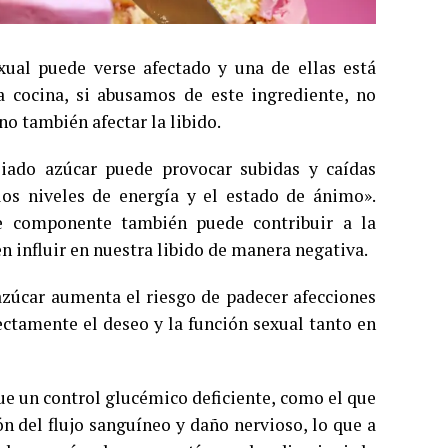
ual puede verse afectado y una de ellas está
a cocina, si abusamos de este ingrediente, no
no también afectar la libido.
ado azúcar puede provocar subidas y caídas
los niveles de energía y el estado de ánimo».
te componente también puede contribuir a la
 influir en nuestra libido de manera negativa.
zúcar aumenta el riesgo de padecer afecciones
ectamente el deseo y la función sexual tanto en
que un control glucémico deficiente, como el que
ón del flujo sanguíneo y daño nervioso, lo que a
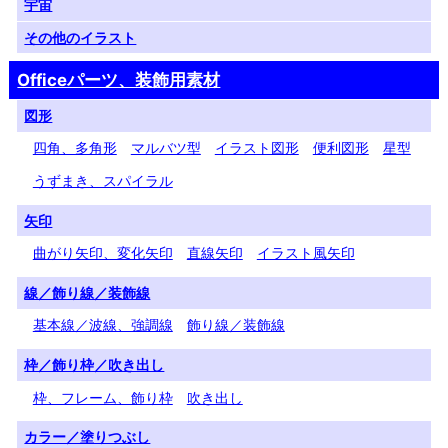
宇宙
その他のイラスト
Officeパーツ、装飾用素材
図形
四角、多角形
マルバツ型
イラスト図形
便利図形
星型
うずまき、スパイラル
矢印
曲がり矢印、変化矢印
直線矢印
イラスト風矢印
線／飾り線／装飾線
基本線／波線、強調線
飾り線／装飾線
枠／飾り枠／吹き出し
枠、フレーム、飾り枠
吹き出し
カラー／塗りつぶし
__________________________________________________
» **Directions**:
Once the pictures are removed, write out all of the entries above exactly.

» **Result**:
ual puede verse afectado y una de ellas está
a cocina, si abusamos de este ingrediente, no
no también afectar la libido.
ado azúcar puede provocar subidas y caídas
los niveles de energía y el estado de ánimo».
te componente también puede contribuir a la
 influir en nuestra libido de manera negativa.
zúcar aumenta el riesgo de padecer afecciones
ectamente el deseo y la función sexual tanto en
que un control glucémico deficiente, como el que
ón del flujo sanguíneo y daño nervioso, lo que a
宇宙
その他のイラスト
Officeパーツ、装飾用素材
図形
四角、多角形
マルバツ型
イラスト図形
便利図形
星型
うずまき、スパイラル
矢印
曲がり矢印、変化矢印
直線矢印
イラスト風矢印
線／飾り線／装飾線
基本線／波線、強調線
飾り線／装飾線
枠／飾り枠／吹き出し
枠、フレーム、飾り枠
吹き出し
カラー／塗りつぶし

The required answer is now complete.